In this study, a total of 114 ABC proteins were identified in the genome of S. miltiorrhiza, amongst which, 86 members encoded for ABC transporters with TMDs, including 50 full-sized ABC transporters. The ratio of ABC proteins to full-sized ABC transporters in S. miltiorrhiza was similar to that in Arabidopsis [6, 12]. The total number of genes encoding for ABC proteins was nearly identical in the two species, despite of the large differences in genome size (615 Mb versus 125 Mb) and gene content (30,478 versus 25,498 genes) [12, 21]. The identification of S. miltiorrhiza ABC proteins and their comparative analysis with the Arabidopsis ABC transporters revealed strong evidence of conservation of ABC transporters between the two species. A single plant species can synthesize thousands of different molecules, and these molecules can be transported across the plasma membrane of one or more organelles, which might explain the large size of the ABC transporter gene family in plants compared to other organisms [82].

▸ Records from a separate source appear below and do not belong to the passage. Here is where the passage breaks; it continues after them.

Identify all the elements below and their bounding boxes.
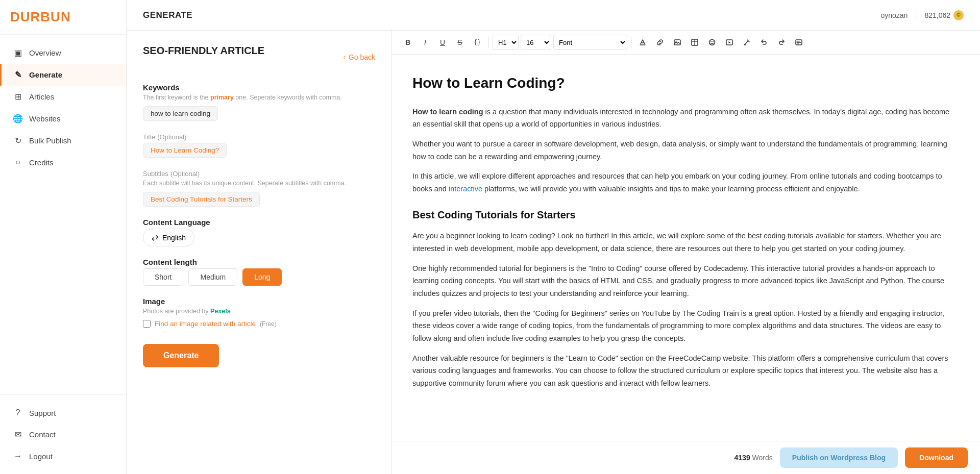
heading-select[interactable]: H1 H2 H3 P bbox=[493, 35, 519, 50]
svg-rect-0 bbox=[674, 40, 680, 45]
media-button[interactable] bbox=[722, 35, 737, 50]
paragraph-3: In this article, we will explore differe… bbox=[412, 170, 960, 195]
main-area: GENERATE oynozan 821,062 © SEO-FRIENDLY … bbox=[127, 0, 980, 474]
word-count-value: 4139 bbox=[734, 454, 750, 462]
word-count-label: Words bbox=[752, 454, 773, 462]
generate-icon: ✎ bbox=[13, 70, 23, 80]
code-button[interactable]: {} bbox=[470, 35, 485, 50]
credits-icon: ○ bbox=[13, 158, 23, 167]
strikethrough-button[interactable]: S bbox=[452, 35, 468, 50]
svg-point-6 bbox=[710, 41, 712, 42]
title-field: Title (Optional) How to Learn Coding? bbox=[143, 132, 375, 158]
page-title: GENERATE bbox=[143, 10, 192, 20]
brand-part2: BUN bbox=[40, 9, 70, 24]
italic-button[interactable]: I bbox=[418, 35, 433, 50]
content-area: SEO-FRIENDLY ARTICLE ‹ Go back Keywords … bbox=[127, 31, 980, 474]
sidebar-item-label: Bulk Publish bbox=[29, 136, 71, 145]
find-image-label[interactable]: Find an image related with article (Free… bbox=[143, 320, 375, 328]
sidebar-item-bulk-publish[interactable]: ↻ Bulk Publish bbox=[0, 130, 126, 152]
right-panel: B I U S {} H1 H2 H3 P 16 12 14 18 24 bbox=[392, 31, 980, 474]
publish-button[interactable]: Publish on Wordpress Blog bbox=[780, 447, 898, 468]
text-color-button[interactable] bbox=[635, 35, 650, 50]
title-tag[interactable]: How to Learn Coding? bbox=[143, 143, 227, 158]
table-button[interactable] bbox=[687, 35, 702, 50]
font-size-select[interactable]: 16 12 14 18 24 bbox=[521, 35, 551, 50]
language-selector[interactable]: ⇄ English bbox=[143, 229, 194, 246]
link-button[interactable] bbox=[652, 35, 668, 50]
title-optional: (Optional) bbox=[157, 133, 186, 141]
sidebar-item-overview[interactable]: ▣ Overview bbox=[0, 42, 126, 64]
underline-button[interactable]: U bbox=[435, 35, 450, 50]
topbar-divider bbox=[916, 10, 916, 21]
contact-icon: ✉ bbox=[13, 430, 23, 439]
sidebar-item-label: Overview bbox=[29, 48, 61, 57]
chevron-left-icon: ‹ bbox=[344, 54, 346, 61]
articles-icon: ⊞ bbox=[13, 92, 23, 102]
subtitles-tag[interactable]: Best Coding Tutorials for Starters bbox=[143, 192, 260, 207]
language-field: Content Language ⇄ English bbox=[143, 218, 375, 246]
subtitles-field: Subtitles (Optional) Each subtitle will … bbox=[143, 169, 375, 207]
sidebar-item-label: Generate bbox=[29, 70, 62, 79]
editor-content[interactable]: How to Learn Coding? How to learn coding… bbox=[392, 55, 980, 441]
keywords-tag[interactable]: how to learn coding bbox=[143, 106, 218, 121]
keywords-field: Keywords The first keyword is the primar… bbox=[143, 83, 375, 121]
long-button[interactable]: Long bbox=[242, 268, 282, 286]
keywords-label: Keywords bbox=[143, 83, 375, 92]
source-button[interactable] bbox=[791, 35, 806, 50]
generate-button[interactable]: Generate bbox=[143, 344, 219, 367]
toolbar-divider-1 bbox=[488, 37, 489, 48]
sidebar-item-logout[interactable]: → Logout bbox=[0, 445, 126, 467]
title-label: Title (Optional) bbox=[143, 132, 375, 141]
image-button[interactable] bbox=[670, 35, 685, 50]
find-image-text: Find an image related with article bbox=[155, 320, 256, 328]
subtitles-desc: Each subtitle will has its unique conten… bbox=[143, 180, 375, 187]
sidebar-item-label: Credits bbox=[29, 158, 54, 167]
paragraph-2: Whether you want to pursue a career in s… bbox=[412, 138, 960, 163]
language-value: English bbox=[162, 234, 186, 242]
support-icon: ? bbox=[13, 408, 23, 417]
sidebar-item-articles[interactable]: ⊞ Articles bbox=[0, 86, 126, 108]
subtitle1-para-4: Another valuable resource for beginners … bbox=[412, 352, 960, 390]
svg-point-5 bbox=[709, 40, 715, 45]
bold-button[interactable]: B bbox=[400, 35, 415, 50]
credits-value: 821,062 bbox=[924, 11, 950, 19]
username: oynozan bbox=[880, 11, 908, 19]
sidebar-item-label: Articles bbox=[29, 92, 54, 101]
sidebar-item-credits[interactable]: ○ Credits bbox=[0, 152, 126, 173]
subtitles-optional: (Optional) bbox=[170, 170, 200, 178]
svg-point-7 bbox=[713, 41, 714, 42]
sidebar-item-contact[interactable]: ✉ Contact bbox=[0, 423, 126, 445]
title-value: How to Learn Coding? bbox=[151, 146, 219, 154]
keywords-value: how to learn coding bbox=[151, 110, 210, 117]
emoji-button[interactable] bbox=[704, 35, 720, 50]
sidebar-nav: ▣ Overview ✎ Generate ⊞ Articles 🌐 Websi… bbox=[0, 35, 126, 394]
sidebar-item-websites[interactable]: 🌐 Websites bbox=[0, 108, 126, 130]
erase-button[interactable] bbox=[739, 35, 754, 50]
sidebar-item-support[interactable]: ? Support bbox=[0, 402, 126, 423]
panel-title: SEO-FRIENDLY ARTICLE bbox=[143, 45, 264, 57]
go-back-button[interactable]: ‹ Go back bbox=[344, 53, 375, 61]
editor-footer: 4139 Words Publish on Wordpress Blog Dow… bbox=[392, 441, 980, 474]
topbar: GENERATE oynozan 821,062 © bbox=[127, 0, 980, 31]
undo-button[interactable] bbox=[756, 35, 772, 50]
pexels-link[interactable]: Pexels bbox=[210, 308, 231, 315]
panel-header: SEO-FRIENDLY ARTICLE ‹ Go back bbox=[143, 45, 375, 69]
redo-button[interactable] bbox=[774, 35, 789, 50]
sidebar-item-generate[interactable]: ✎ Generate bbox=[0, 64, 126, 86]
editor-toolbar: B I U S {} H1 H2 H3 P 16 12 14 18 24 bbox=[392, 31, 980, 55]
download-button[interactable]: Download bbox=[905, 447, 968, 468]
interactive-link[interactable]: interactive bbox=[449, 185, 482, 193]
left-panel: SEO-FRIENDLY ARTICLE ‹ Go back Keywords … bbox=[127, 31, 392, 474]
sidebar: DURBUN ▣ Overview ✎ Generate ⊞ Articles … bbox=[0, 0, 127, 474]
subtitle-1: Best Coding Tutorials for Starters bbox=[412, 206, 960, 223]
short-button[interactable]: Short bbox=[143, 268, 183, 286]
medium-button[interactable]: Medium bbox=[188, 268, 237, 286]
topbar-right: oynozan 821,062 © bbox=[880, 10, 964, 21]
word-count: 4139 Words bbox=[734, 454, 773, 462]
keywords-desc: The first keyword is the primary one. Se… bbox=[143, 94, 375, 101]
find-image-checkbox[interactable] bbox=[143, 320, 151, 328]
font-select[interactable]: Font Arial Georgia Times New Roman bbox=[553, 35, 627, 50]
paragraph-1: How to learn coding is a question that m… bbox=[412, 106, 960, 131]
sidebar-item-label: Logout bbox=[29, 452, 53, 461]
sidebar-item-label: Support bbox=[29, 409, 56, 417]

On the basis of phylogenetic analysis, except for ABCH, the S. miltiorrhiza ABC proteins were divided into subfamilies from ABCA to ABCI. The ABCG (46 genes), ABCB (31 genes) and ABCC (14 genes) subfamily have the most members, whiles the ABCA, ABCD and ABCE subfamily have fewer members (Table 1). These relative abundances were similar to the subfamily distribution of Z. mays [14], A. comosus [16], L. japonicus [20], and O. sativa [83] (Additional file 5: Table S3). In these species, the number of ABC genes that have identified ranged from 91 to 314, including 137 members in Amborella trichopoda [83], 100 members in A. comosus [16], 132 members in A. lyrata [83], 130 members in A. thaliana [6], 138 members in Brachypodium distachyon [83], 314 members in B. napus [15], 179 members in B. rapa [83], 200 members in C. annuum [18], 185 members in C. baccatum [18], 187 members in C. chinense [18], 113 members in Carica papaya [83], 271 members in Glycine max [83], 91 members in L. japonicas [20], 141 members [83] and 127 members [82] in O. sativa, 204 members in Populus trichocarpa [83], 154 members in S. lycopersicum [17], 181 members in V. vinifera [83], and 130 members in Z. mays [14] (Additional file 5: Table S3). Among angiosperms, the subfamilies ABCG, ABCB, and ABCC are the most abundant, while the subfamilies ABCD and ABCE have the least members. For the ABCE subfamily, only one member was identified in S. miltiorrhiza. The members of most subfamilies, except for the ABCI subfamily, grouped more closely with each other than with members of other subfamilies (Fig. 1). Similarly, some members of ABCI also did not clustered with a group with high homology in Arabidopsis [6].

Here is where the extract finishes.